>>>>

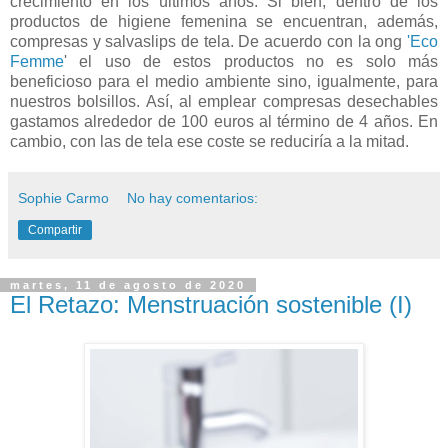
crecimiento en los últimos años. Si bien, dentro de los
productos de higiene femenina se encuentran, además,
compresas y salvaslips de tela. De acuerdo con la ong
'Eco
Femme
' el uso de estos productos no es solo más
beneficioso para el medio ambiente sino, igualmente, para
nuestros bolsillos. Así, al emplear compresas desechables
gastamos alrededor de 100 euros al término de 4 años. En
cambio, con las de tela ese coste se reduciría a la mitad.
Sophie Carmo
No hay comentarios:
Compartir
martes, 11 de agosto de 2020
El Retazo: Menstruación sostenible (I)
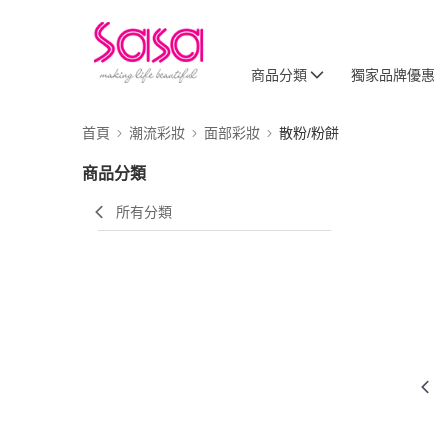
商品分類
獨家品牌優惠
首頁
潮流彩妝
面部彩妝
散粉/粉餅
商品分類
所有分類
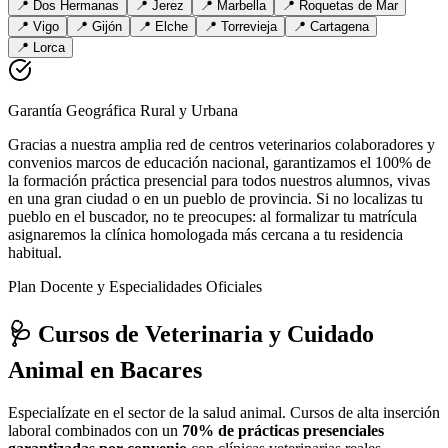
📍
Dos Hermanas
📍
Jerez
📍
Marbella
📍
Roquetas de Mar
📍
Vigo
📍
Gijón
📍
Elche
📍
Torrevieja
📍
Cartagena
📍
Lorca
Garantía Geográfica Rural y Urbana
Gracias a nuestra amplia red de centros veterinarios colaboradores y
convenios marcos de educación nacional, garantizamos el 100% de
la formación práctica presencial para todos nuestros alumnos, vivas
en una gran ciudad o en un pueblo de provincia. Si no localizas tu
pueblo en el buscador, no te preocupes: al formalizar tu matrícula
asignaremos la clínica homologada más cercana a tu residencia
habitual.
Plan Docente y Especialidades Oficiales
🩺 Cursos de Veterinaria y Cuidado
Animal
en Bacares
Especialízate en el sector de la salud animal. Cursos de alta inserción
laboral combinados con un
70% de prácticas presenciales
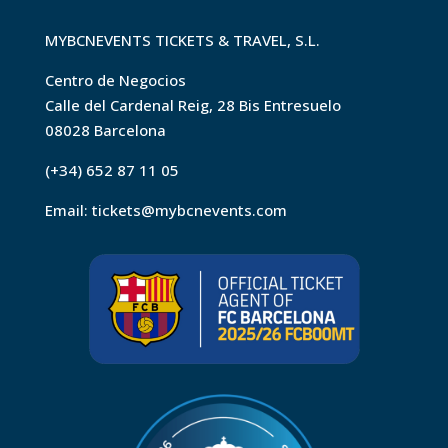
MYBCNEVENTS TICKETS & TRAVEL, S.L.
Centro de Negocios
Calle del Cardenal Reig, 28 Bis Entresuelo
08028 Barcelona
(+34) 652 87 11 05
Email:
tickets@mybcnevents.com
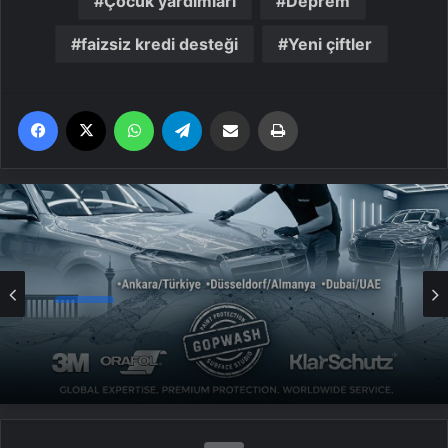
Çocuk yardımları
Deprem
faizsiz kredi desteği
Yeni çiftler
Facebook
X
WhatsApp
Telegram
Email'den paylaş
Yaz
Genel
UETDS Nedir ? Uetds.com İle Akıllı Dijital
Taşımacılık Yazılımı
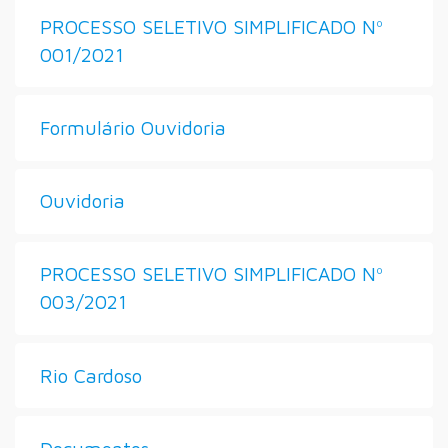
PROCESSO SELETIVO SIMPLIFICADO Nº
001/2021
Formulário Ouvidoria
Ouvidoria
PROCESSO SELETIVO SIMPLIFICADO Nº
003/2021
Rio Cardoso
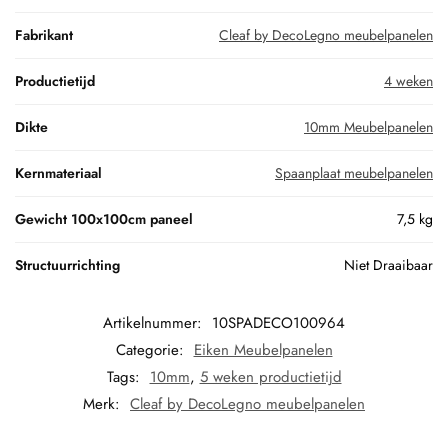
Fabrikant
Cleaf by DecoLegno meubelpanelen
Productietijd
4 weken
Dikte
10mm Meubelpanelen
Kernmateriaal
Spaanplaat meubelpanelen
Gewicht 100x100cm paneel
7,5 kg
Structuurrichting
Niet Draaibaar
Artikelnummer:
10SPADECO100964
Categorie:
Eiken Meubelpanelen
Tags:
10mm
,
5 weken productietijd
Merk:
Cleaf by DecoLegno meubelpanelen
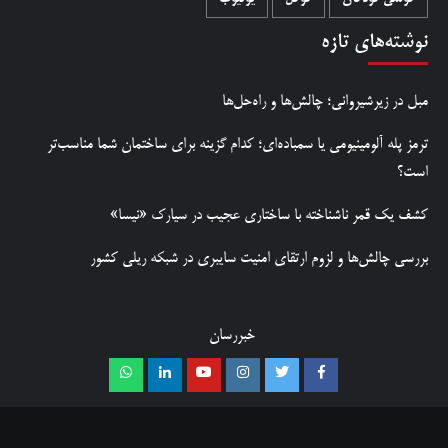
نوشته‌های تازه
مبل در زیرشیروانی؛ چالش‌ها و راه‌حل‌ها
ترمز پله آلومینیومی یا سمباده‌ای؛ کدام گزینه برای ساختمان شما مناسب‌تر
است؟
کشف یک قمر ناشناخته با ساختاری عجیب در سیارک «نیسا»
بررسی چالش‌ها و لزوم ارتقای امنیت سایبری در شبکه ریلی کشور
خبررسان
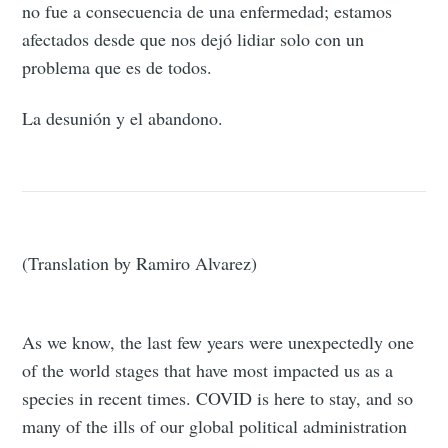
no fue a consecuencia de una enfermedad; estamos
afectados desde que nos dejó lidiar solo con un
problema que es de todos.
La desunión y el abandono.
(Translation by Ramiro Alvarez)
As we know, the last few years were unexpectedly one
of the world stages that have most impacted us as a
species in recent times. COVID is here to stay, and so
many of the ills of our global political administration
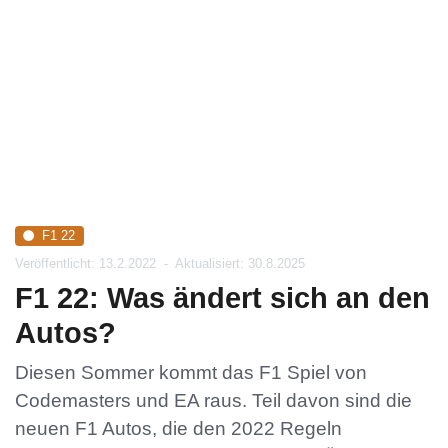
F1 22
Veröffentlicht: 13.2.2022
-
Aktualisiert: 30.8.2025
F1 22: Was ändert sich an den
Autos?
Diesen Sommer kommt das F1 Spiel von
Codemasters und EA raus. Teil davon sind die
neuen F1 Autos, die den 2022 Regeln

<<<<

## [Work request]
From the records above, copy every line that includes the word "چالش".

## [Worked solution]
مبل در زیرشیروانی؛ چالش‌ها و راه‌حل‌ها
بررسی چالش‌ها و لزوم ارتقای امنیت سایبری در شبکه ریلی کشور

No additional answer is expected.